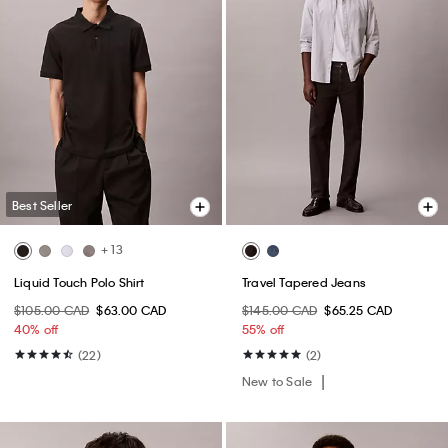
Best Seller
+ 13
Liquid Touch Polo Shirt
Travel Tapered Jeans
$105.00 CAD
$63.00 CAD
$145.00 CAD
$65.25 CAD
40% off
55% off
(22)
(2)
New to Sale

· · · ·

→ TO DO
Could you reproduce the entries verbatim, leaving out all pictures?

→ ANSWER TO THIS TASK
Best Seller
+ 13
Liquid Touch Polo Shirt
Travel Tapered Jeans
$105.00 CAD
$63.00 CAD
$145.00 CAD
$65.25 CAD
40% off
55% off
(22)
(2)
New to Sale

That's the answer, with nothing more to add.